Risk-Adjusted Performance

0 of 100

 
Weak
 
Strong
Very Weak
Over the last 90 days LIXIL has generated negative risk-adjusted returns adding no value to investors with long positions. Despite nearly stable fundamental indicators, LIXIL is not utilizing all of its potentials. The current stock price disturbance, may contribute to mid-run losses for the stockholders.

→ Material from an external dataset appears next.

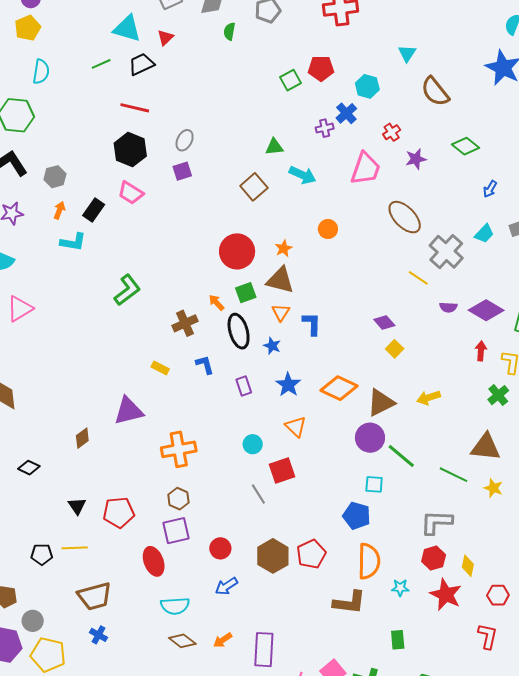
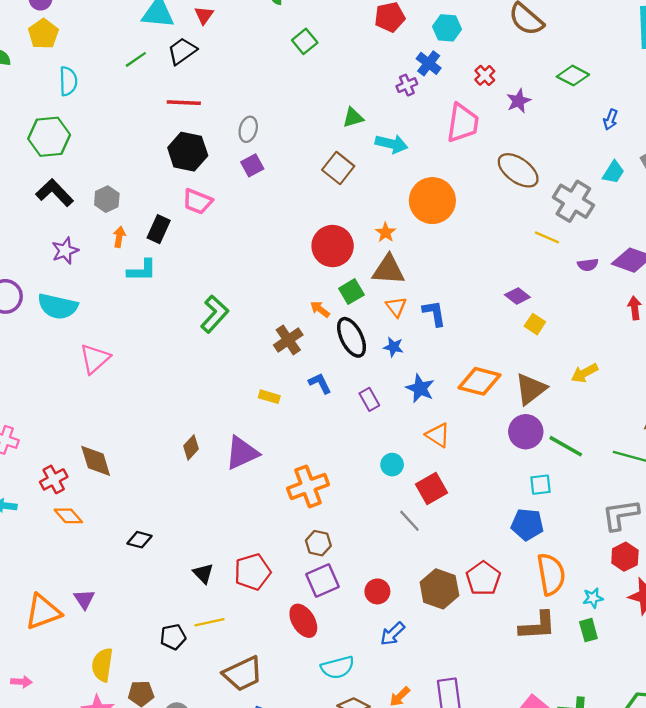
green square: (291, 80) -> (305, 41), moved
orange circle: (328, 229) -> (432, 201), size x2.0
brown diamond: (82, 438) -> (191, 447), moved
green rectangle: (398, 640) -> (588, 630), moved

Azek and LIXIL Volatility Contrast

   Predicted Return Density   
       Returns  

Pair Trading with Azek and LIXIL

The main advantage of trading using opposite Azek and LIXIL positions is that it hedges away some unsystematic risk. Because of two separate transactions, even if Azek position performs unexpectedly, LIXIL can make up some of the losses. Pair trading also minimizes risk from directional movements in the market. For example, if an entire industry or sector drops because of unexpected headlines, the short position in LIXIL will offset losses from the drop in LIXIL's long position.
The idea behind Azek Company and LIXIL pairs trading is to make the combined position market-neutral, meaning the overall market's direction will not affect its win or loss (or potential downside or upside). This can be achieved by designing a pairs trade with two highly correlated stocks or equities that operate in a similar space or sector, making it possible to obtain profits through simple and relatively low-risk investment.
Check out your portfolio center.
Note that this page's information should be used as a complementary analysis to find the right mix of equity instruments to add to your existing portfolios or create a brand new portfolio. You can also try the Fundamentals Comparison module to compare fundamentals across multiple equities to find investing opportunities.